If an entry contains a picture, omit that picture and transcribe everything else exactly.

▼

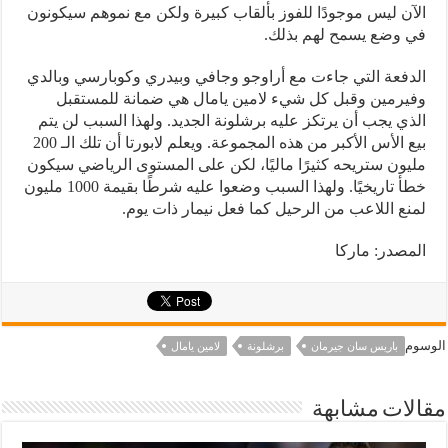
الآن ليس موجودًا للفوز بألقاب كبيرة ولكن مع نموهم سيكونون
في وضع يسمح لهم بذلك.
الدفعة التي جاءت مع أراوجو وجافي وبيدري وكوبارسي وبالدي
وفيرمين وقبل كل شيء لامين يامال هي ضمانة للمستقبل
الذي يجب أن يرتكز عليه برشلونة الجديد. ولهذا السبب لن يتم
بيع الأس الأكبر من هذه المجموعة. ويعلم لابورتا أن تلك الـ 200
مليون ستريحه كثيرًا ماليًا، لكن على المستوى الرياضي سيكون
خطأ تاريخيًا. ولهذا السبب وضعوا عليه شرطًا بقيمة 1000 مليون
لمنع اللاعب من الرحيل كما فعل نيمار ذات يوم.
المصدر: ماركا
الوسوم
باريس سان جيرمان
برشلونة
لامين يامال
مقالات مشابهة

▲

__RESPONSE AREA__.
الآن ليس موجودًا للفوز بألقاب كبيرة ولكن مع نموهم سيكونون
في وضع يسمح لهم بذلك.
الدفعة التي جاءت مع أراوجو وجافي وبيدري وكوبارسي وبالدي
وفيرمين وقبل كل شيء لامين يامال هي ضمانة للمستقبل
الذي يجب أن يرتكز عليه برشلونة الجديد. ولهذا السبب لن يتم
بيع الأس الأكبر من هذه المجموعة. ويعلم لابورتا أن تلك الـ 200
مليون ستريحه كثيرًا ماليًا، لكن على المستوى الرياضي سيكون
خطأ تاريخيًا. ولهذا السبب وضعوا عليه شرطًا بقيمة 1000 مليون
لمنع اللاعب من الرحيل كما فعل نيمار ذات يوم.
المصدر: ماركا
الوسوم
باريس سان جيرمان
برشلونة
لامين يامال
مقالات مشابهة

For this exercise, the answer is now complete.